A database for learning evaluation functions

Discussion of chess software programming and technical issues.

Moderators: hgm, Rebel, chrisw

AlvaroBegue
Posts: 931
Joined: Tue Mar 09, 2010 3:46 pm
Location: New York
Full name: Álvaro Begué (RuyDos)

A database for learning evaluation functions

Post by AlvaroBegue »

Hi,

I have been thinking of doing this for a long time, and I am finally doing it. I am building a database of ~1.34M positions and associated game results, trying to have as few biases as possible. It should be suitable for learning an evaluation function using a neural network, or to tune parameters in a more traditional evaluation function.

This is the procedure I am using:
(1) Download a PGN database with all CCRL 40/4 games.
(2) Convert games to simple lists of moves, with one game per line.
(3) Use a modified version of my engine RuyDos that starts with a random position from each game (at least 20 plies into the game, and at least 10 plies before the end of the game) and extracts the position of the 1,000-th call to the static evaluation function.
(4) Play one game per position using Stockfish 6, using cutechess-cli with time control 30/1 (about 2 seconds per game, and with my 4 cores working concurrently, I expect this will take about a week).
(5) Join the positions and the results.

The first ten positions look like this:

Code: Select all

3r4/4k3/8/5p1R/8/1b2PB2/1P6/4K3 b - - 1-0
3nk2r/rp1b2pp/pR3p2/3P4/1Q3q2/3B1N2/5PPP/5RK1 w k - 1-0
1R6/7p/4k1pB/p1PpP3/2n4P/3K4/P4r2/8 b - - 0-1
3R4/5r1k/2b4p/5p2/1PB5/4q3/P4RPP/6K1 w - - 1/2-1/2
8/5kp1/p4n1p/3pK3/1B6/8/8/8 w - - 0-1
3q3k/1br2pp1/1p6/pP1pR1b1/3P4/P2Q2P1/1B5P/5RK1 b - - 1-0
2b1rbk1/1p1n1pp1/3p3p/6q1/1BB1P3/2N2P1P/R2Q2P1/6K1 w - - 1/2-1/2
2q3k1/5pp1/p3p2p/1p6/1n1P4/5PP1/PP1QN2P/3R2K1 w - - 1-0
8/3b1Q1p/p2p1pp1/4bk2/4r1q1/7P/P4PP1/3R1RK1 w - - 1-0
rq3rk1/2p2ppp/p2b4/1p1Rp1BQ/4P3/1P5P/1PP2PP1/3R2K1 b - - 1-0
Will anybody be interested in a database like this? Is there anything you would have done differently?

Thanks!
Álvaro.
brianr
Posts: 536
Joined: Thu Mar 09, 2006 3:01 pm

Re: A database for learning evaluation functions

Post by brianr »

It depends on what you want as tuning approaches vary (score, bm, result). With the CCRL games you already have a result.
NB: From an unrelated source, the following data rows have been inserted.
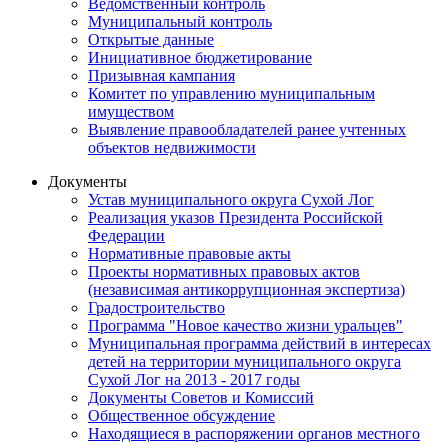
Ведомственный контроль
Муниципальный контроль
Открытые данные
Инициативное бюджетирование
Призывная кампания
Комитет по управлению муниципальным
имуществом
Выявление правообладателей ранее учтенных
объектов недвижимости
Документы
Устав муниципального округа Сухой Лог
Реализация указов Президента Российской
Федерации
Нормативные правовые акты
Проекты нормативных правовых актов
(независимая антикоррупционная экспертиза)
Градостроительство
Программа "Новое качество жизни уральцев"
Муниципальная программа действий в интересах
детей на территории муниципального округа
Сухой Лог на 2013 - 2017 годы
Документы Советов и Комиссий
Общественное обсуждение
Находящиеся в распоряжении органов местного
I just modified Stockfish to provide scores for FENs and have 100+MM. You could also use another super strong oracle engine like Komodo (less straightforward but doable with 'go depth <shallow>'

Giraffe's approach of making random moves is also helpful as tuning seems to require poor positions as well as "good" ones.
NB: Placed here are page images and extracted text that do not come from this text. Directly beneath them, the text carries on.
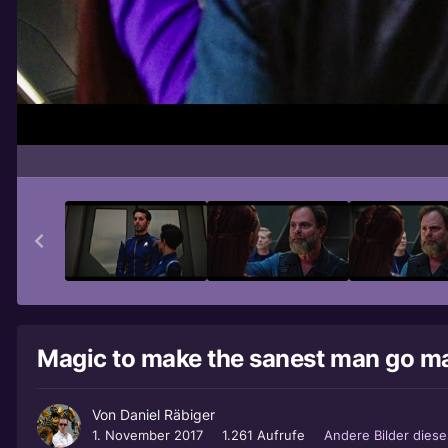
Magic to make the sanest man go ma
Von
Daniel Räbiger
1. November 2017
1.261 Aufrufe
Andere Bilder dies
In any case on the order of 1MM positions is far to few, IMO

Finally, testing methodology and process must be precise. Adding tuning to testing for actual improvements requires meticulous attention to details. I have been spinning wheels with this combo for years with occasional 100 elo jumps (very few and far between)
kinderchocolate
Posts: 454
Joined: Mon Nov 01, 2010 6:55 am
Full name: Ted Wong

Re: A database for learning evaluation functions

Post by kinderchocolate »

I'm indeed doing something like that. I prefer all three:

1. Get high-quality games from CCRL
2. Get low-quality games from FICS
3. Randomly generate

It's assumed that the network will be able to learn from high quality positions while not biased away from very common club-level positions. Randomly generator will hopefully fill up the remaining sampling space.
AlvaroBegue
Posts: 931
Joined: Tue Mar 09, 2010 3:46 pm
Location: New York
Full name: Álvaro Begué (RuyDos)

Re: A database for learning evaluation functions

Post by AlvaroBegue »

brianr wrote:It depends on what you want as tuning approaches vary (score, bm, result). With the CCRL games you already have a result.
Of course, but using the result from the database has several problems.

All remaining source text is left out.